--- What is being asked ---
Images are not part of the copy; transcribe all the data exactly.

--- Source records ---
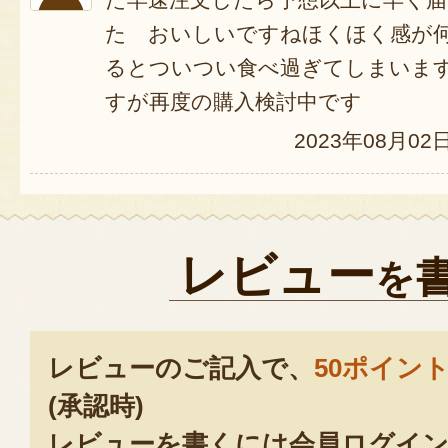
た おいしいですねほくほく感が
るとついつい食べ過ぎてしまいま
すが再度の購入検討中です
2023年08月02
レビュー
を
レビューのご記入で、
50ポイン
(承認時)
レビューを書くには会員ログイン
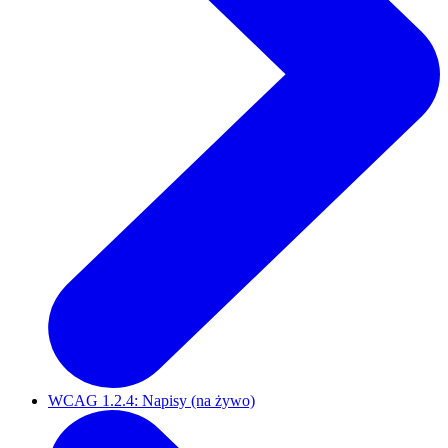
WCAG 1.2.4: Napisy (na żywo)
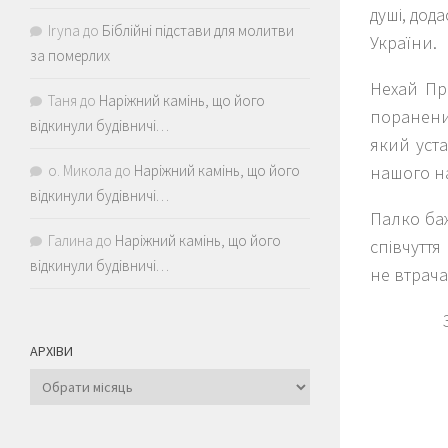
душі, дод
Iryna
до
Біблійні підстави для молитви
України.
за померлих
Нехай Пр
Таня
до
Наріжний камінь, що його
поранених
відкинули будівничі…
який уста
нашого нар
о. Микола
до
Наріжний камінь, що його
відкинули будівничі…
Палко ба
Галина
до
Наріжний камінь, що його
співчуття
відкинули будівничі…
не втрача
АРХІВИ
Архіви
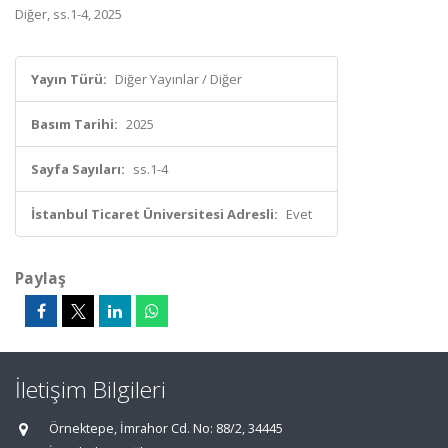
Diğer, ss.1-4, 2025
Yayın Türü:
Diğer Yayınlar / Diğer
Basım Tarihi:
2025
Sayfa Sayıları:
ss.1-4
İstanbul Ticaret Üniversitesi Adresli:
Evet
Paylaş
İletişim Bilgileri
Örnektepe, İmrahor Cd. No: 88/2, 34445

--- Reply ---
た おいしいですねほくほく感が
るとついつい食べ過ぎてしまいま
すが再度の購入検討中です
2023年08月02
レビュー
を
レビューのご記入で、
50ポイン
(承認時)
レビューを書くには会員ログイン
WCAG 1.2.4: Napisy (na żywo)
душі, дод
Iryna
до
Біблійні підстави для молитви
України.
за померлих
Нехай Пр
Таня
до
Наріжний камінь, що його
поранених
відкинули будівничі…
який уста
нашого нар
о. Микола
до
Наріжний камінь, що його
відкинули будівничі…
Палко ба
Галина
до
Наріжний камінь, що його
співчуття
відкинули будівничі…
не втрача
АРХІВИ
Архіви
Diğer, ss.1-4, 2025
Yayın Türü:
Diğer Yayınlar / Diğer
Basım Tarihi:
2025
Sayfa Sayıları:
ss.1-4
İstanbul Ticaret Üniversitesi Adresli:
Evet
Paylaş
İletişim Bilgileri
Örnektepe, İmrahor Cd. No: 88/2, 34445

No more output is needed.